First things first. You’ll need to want to garden to be a successful plant grower. Whether it’s vegetables, fruits, trees, succulents, weeds–all living things need care and attention. Checking up on your plants or projects once or twice a month isn’t going to cut it, but that’s okay! It’s good to admit this to yourself now in order to avoid heartbreak and tragedy down the road. To get started, all you need is a will and a way will follow..
What Should I Plant?
It’s best to start to familiarize yourself with your geographical location under the lens of growing conditions. This will provide information to determine which plants will grow best in your area, what are the general weather patterns, and this will help you create a planting/sowing/harvesting schedule for yourself. The USDA Plant Hardiness Zone Map will determine your ‘growing zone’ and provide general weather and planting trends. Once you obtain your hardiness zone, Google it and check out it’s characteristics
Hint: Take a walk around your neighborhood and check out what other people are growing. Chances are if it’s surviving you their yard, it’ll thrive in yours.
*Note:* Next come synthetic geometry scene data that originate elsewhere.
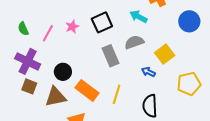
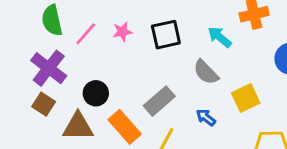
green semicircle: (23, 29) -> (52, 20), size x1.5
gray semicircle: (134, 42) -> (206, 72), turned -126
gray rectangle: (110, 56) -> (159, 101), moved, turned 60
blue arrow: (148, 72) -> (206, 117), moved

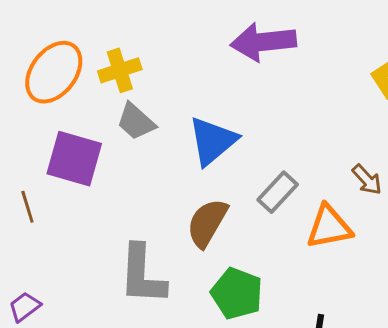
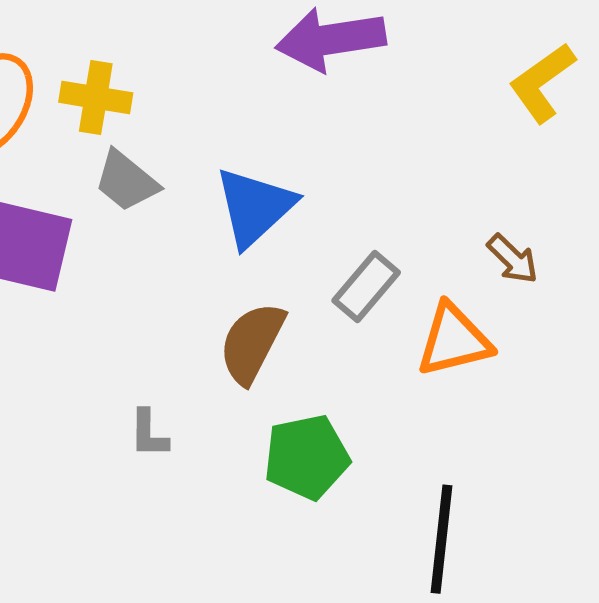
yellow cross: (120, 70) -> (96, 98), turned 30
gray L-shape: (142, 275) -> (149, 434), size x0.5
green pentagon: (237, 293) -> (307, 457), turned -30

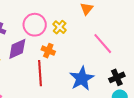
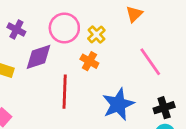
orange cross: (48, 51) -> (89, 61), moved

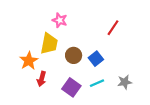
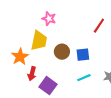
blue square: (96, 59) -> (83, 55), turned 32
purple square: (71, 87) -> (48, 86), moved

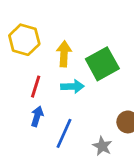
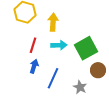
green square: (102, 64) -> (86, 48), moved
Knowing your geographical climate will give you insight as to which plants grow best in your area. If you’re planning on growing vegetables, head on over to Cornell University’s Vegetable Growing Guide to choose the right vegetables for your location and conditions. If indoor decorative plants are more your thing, most share similar soil, light, and water requirements. Check out this graphic showing NASA’s guide to air-purifying (and low maintenance) indoor plants
Tip #1: Keep it simple
Farmville or Stardew Valley makes it easy to care for a 200-acre farm, but it’s a bit more challenging in reality. Start off small with something convenient or easy, like radishes or a peace lily. Build up that confidence and strengthen that green thumb before starting an orange grove.
Where Should I Plant?
Location can have a lot to do with the health and success of your plants. On average, plants need 6-8 hours of sunlight in order to survive and thrive. Certain plants can get away with less, others need more. Finding a spot either inside your house, apartment, yard, or garden that receives at least 4 hours of direct sunlight will improve the quality and success rate. Technically speaking, an area facing a southwest direction without any shade obstruction will be your best bet location wise. If planting in rows, make sure they run north-south to optimize the amount of sunlight they will receive
Hint: Morning direct sunlight is ideal as afternoon sunlight can be stronger and cause plants to overheat. A location which capitalizes on morning light and receives indirect or partial sunlight in the afternoon would be a great combination.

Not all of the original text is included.